Barbara Ann Ruth, interior designer and architect


Barbara Ann Ruth, a former Chestnut Hill resident, died peacefully at her home in Philadelphia, Jan. 20 at the age of 81.

Barbara blazed her own trail in life. While her family was well known for the Jacob Fisher Ruth Funeral Home in Chestnut Hill, the adage from Benjamin Franklin: “in this world nothing can be said to be certain, except death and taxes” would not apply to her. She received her creative side from her grandmother Sarah Fisher Ruth, a painter who was exhibited at the Woodmere Art Museum in the 1930s, and Barbara enjoyed defying convention at every turn.

Barbara was a graduate of the Stevens School in Philadelphia and Skidmore College, Saratoga Springs, New York, and eventually received a graduate degree from the Tyler School of Art, Temple University.

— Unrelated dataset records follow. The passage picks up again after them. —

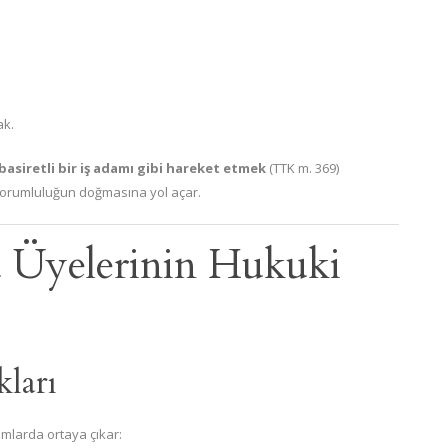
ak.
basiretli bir iş adamı gibi hareket etmek
(TTK m. 369)
sorumluluğun doğmasına yol açar.
u Üyelerinin Hukuki
ları
mlarda ortaya çıkar:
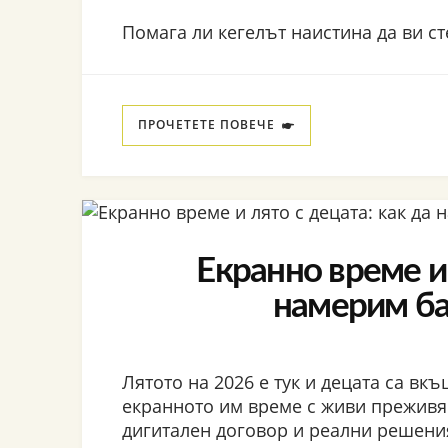
Помага ли кегелът наистина да ви ст
ПРОЧЕТЕТЕ ПОВЕЧЕ
Екранно време и 
намерим ба
Лятото на 2026 е тук и децата са вк
екранното им време с живи преживя
дигитален договор и реални решени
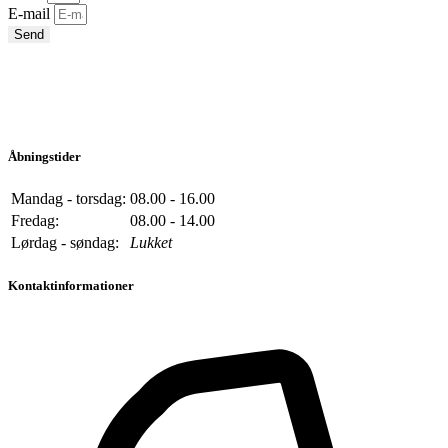
E-mail
Send
Åbningstider
Mandag - torsdag:
08.00 - 16.00
Fredag:
08.00 - 14.00
Lørdag - søndag:
Lukket
Kontaktinformationer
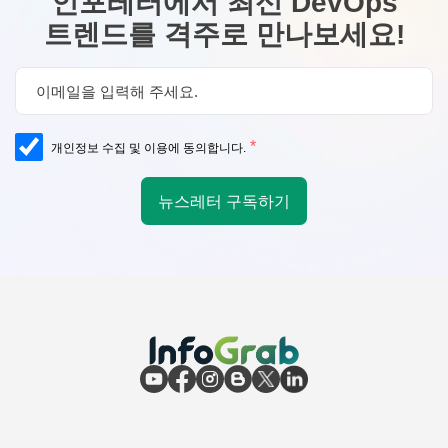
인포레터에서 최신 DevOps
트렌드를 격주로 만나보세요!
*
개인정보 수집 및 이용에 동의합니다.
뉴스레터 구독하기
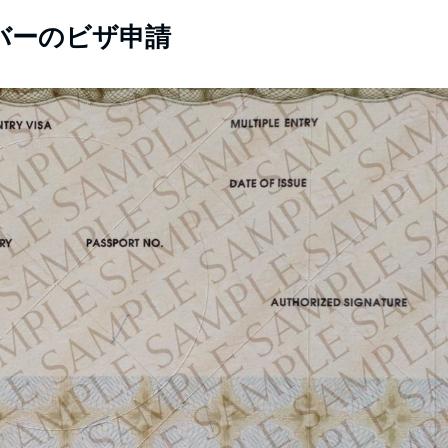
バーのビザ申請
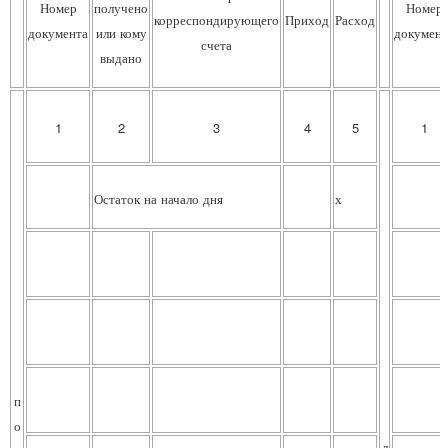
Номер
получено
Номер
корреспондирующего
Приход
Расход
документа
или кому
документ
счета
выдано
1
2
3
4
5
1
Остаток на начало дня
х
п
о
л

She studied Fine and Applied Arts, designed sportswear and textiles in New York City, ventured a professional sojourn as a textile designer in Paris, France before returning to Philadelphia to work in an architectural firm where she designed interiors, lighting and selected furnishing for their clients.

After 11 years of gaining experience, she opened her own firm, creating interiors for Bryn Mawr College, countless restaurants, Derby’s Wheel House in Erdenheim, The Restaurant School, Teamsters Local 115 Teamsters Joint Council 53, Swathmore-Rutledge School Library, University of Pennsylvania, Temple University, Moorestown Friends School Library, NJ, Stockton College, NJ, Rutgers University, NJ, Washington College, MD, and many private residential estates.

In addition to applying her craft, she was an instructor and lecturer at Temple University, Drexel University and Skidmore College, an exhibitor at the American Institute of Architects and Philadelphia Museum of Art, and a professor at King Mongkut Institute of Technology in Thailand.

Barabara said of herself: “I have been a lifelong innovator and advocate in transforming architectural values to include not just the skin, but the building’s interiors and was an early and skilled female in a male dominated profession.”

Her work received awards and was featured in several publications, including The Pennsylvania Society of Architects’ Silver Medal, and was awarded by Philadelphia Mayor Wilson Goode in 1988 for the Philadelphia Design Award. She has been featured in The Restaurant Magazine, The Philadelphia Inquirer, Interiors Magazine and The Builders Magazine.

Barbara was a member of Philadelphia's Design Advocacy Group, widely known as “DAG,” a group of architects, planners and designers, creating an independent and powerful voice for excellent design and planning in Philadelphia. She was a member of the American Institute of Architects, Interior Design Council and Foundation for Architecture.

She was most proud of her work for Bryn Mawr College on the Dorothy Vernon Room and her urban renewal efforts in the Graduate Hospital neighborhood in the 1980s. She combined three small residences into one for her personal home; including, a courtyard garden, with fountain, and, a paradise for her two cats. Barabara’s bespoke home was featured in the HGTV series, “Design Basics” in 1999. After retiring she continued to design, draw, paint and refine her collection of beautiful interior objects, to enhance her home.

Barbara was also known for her independent and sometimes fierce spirit. Her niece recounts walking with Barbara in her neighborhood and being accosted from behind by a mugger with a baseball bat, “My Aunt turned around and yelled at him, with such fury, getting ‘into his face’ -he ran away!” she recounts with a smile.

Barbara is survived by her sister Diana, her niece Holly, nephew-in-law Phillip and cat Busybody

Due to the pandemic, the family is planning a memorial service for May, 2021 and will place an announcement in the Chestnut Hill Local at that time. In lieu of flowers donations in Barbara’s name can be made to the Morris Arboretum or the Woodmere Museum.